Soz's controversial comments came on the sidelines of a conference on the situation in Jammu and Kashmir organised by the Observer Research Foundation (ORF) here. Wani was killed by security personnel on July 8 last year. His killing had triggered violent protests in the Kashmir Valley that continued for months.
"Those who believe that he was a martyr can continue to believe so and those who believe he was murdered may do so. The incident has already taken place. We should try and increase friendship between India and Pakistan now and understand the pain of Kashmiris," he added.
Soz said Wani was a "symbol" of militancy in the border state and called for starting talks with separatists to resolve the Kashmir issue. "And how to deal with militancy? Through a dialogue. I want the government to talk to the Hurriyat Conference. If you can open a dialogue with us, open with the Hurriyat as well," he said.
Earlier, he said Kashmiris cannot be won over by the military force, asserting that the youths of the valley cannot be dubbed as "stone pelters" as they have a reason to revolt.
"The problem today is not in Jammu and Kashmir but in the minds of the people there, who feel alienated. Youth in Kashmir cannot be termed as misguided and stone pelters. Everyone wants to live in India but with dignity, love and affection, not with bullets," Soz said at a conference held here by the Observer Research Foundation.
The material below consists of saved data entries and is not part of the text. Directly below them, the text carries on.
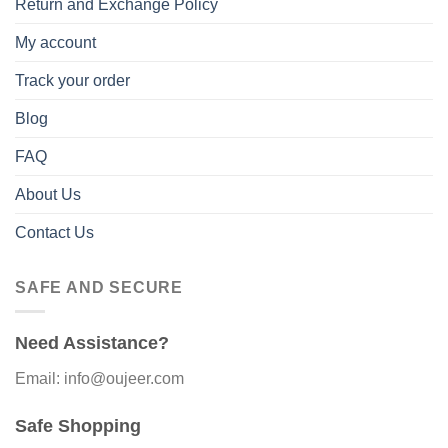
Return and Exchange Policy
My account
Track your order
Blog
FAQ
About Us
Contact Us
SAFE AND SECURE
Need Assistance?
Email: info@oujeer.com
Safe Shopping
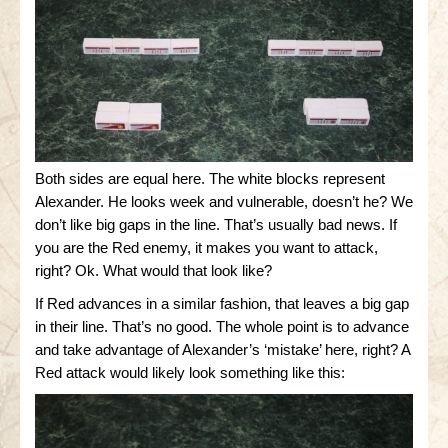
Both sides are equal here. The white blocks represent
Alexander. He looks week and vulnerable, doesn’t he? We
don’t like big gaps in the line. That’s usually bad news. If
you are the Red enemy, it makes you want to attack,
right? Ok. What would that look like?
If Red advances in a similar fashion, that leaves a big gap
in their line. That’s no good. The whole point is to advance
and take advantage of Alexander’s ‘mistake’ here, right? A
Red attack would likely look something like this:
Maintaining that it is impossible to run Kashmir using military force, Soz, a former Union minister, said "the RSS narrative" is totally unacceptable to the people of Kashmir.
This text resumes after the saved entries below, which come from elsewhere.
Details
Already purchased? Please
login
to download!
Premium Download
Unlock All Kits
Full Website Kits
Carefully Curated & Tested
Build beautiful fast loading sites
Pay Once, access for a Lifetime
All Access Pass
The objective of the conference was to look at the 'Problems of Kashmir' through the prism of 'Kashmiriyat, Jamuhriyat, Insaniyat' and national integration.
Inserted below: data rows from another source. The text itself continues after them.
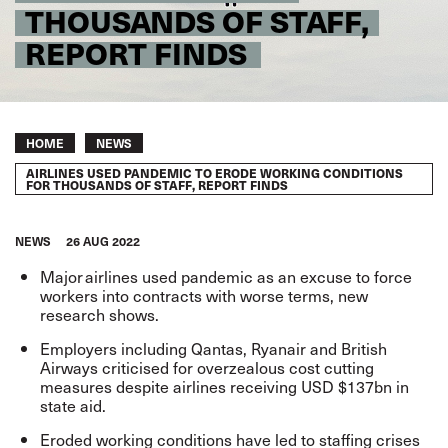
THOUSANDS OF STAFF,
REPORT FINDS
Breadcrumb
HOME
NEWS
AIRLINES USED PANDEMIC TO ERODE WORKING CONDITIONS
FOR THOUSANDS OF STAFF, REPORT FINDS
NEWS
26 AUG 2022
Major airlines used pandemic as an excuse to force
workers into contracts with worse terms,
new
research shows
.
Employers including Qantas, Ryanair and British
Airways criticised for overzealous cost cutting
measures despite airlines receiving USD $137bn in
state aid.
Eroded working conditions have led to staffing crises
Nasir Aslam Wani of the National Conference said Kashmiris still have to prove their Indian identity to the nation every single day. “Discussions on cow protection, intolerance is the order of the day. Hold discussions over these issues with us, also to make us feel included," he said emphasising on the need to hold discussions with all stake holders, including the hardliners.
“Holding talks hasn't hurt anybody except egos. Remember (former Prime Minister Atal Bihari) Vajpayee ji initiated talks with the Hurriyat. There should be composite talks with everybody to understand the minds of Kashmiris including the hardliners," Wani said.
TCA Raghavan, former high commissioner of India to Pakistan, who also took part in the discussion, said the 'k' in Pakistan stands for Kashmir.
"Kashmir is Pakistan's unfinished agenda. The sense of entitlement in Pakistan today has many dimensions," he said. Raghavan said during General Parvez Musharraf's tenure,
the capacity of the nation to bring about a consensus (over Kashmir) weakened and the most visible signs were violations across the Line of Control, terror attacks on suburban rail network in Mumbai and a number of terror strikes in India in a gap of 3-4 years.
Lt Gen (Retd) Syed Ata Hasnain, General Officer Commanding, 15th Corps, said that Pakistani military is an obstacle in the road to peace between the two neighbours.
"Unless its hold loosens, the situation cannot get any better. Pakistan's strength is not in its military but its strategic communication. They are able to entrench their opinion deep into the minds of Indians and Kashmiris," Hasnain said.
Gowhar Geelani, a journalist from Srinagar, said, "The problem is the mindset in Delhi vis-a-vis Srinagar which has remained frozen for seasons. Problems emanate from Delhi and Pakistan takes advantage of internal skirmishes," he said.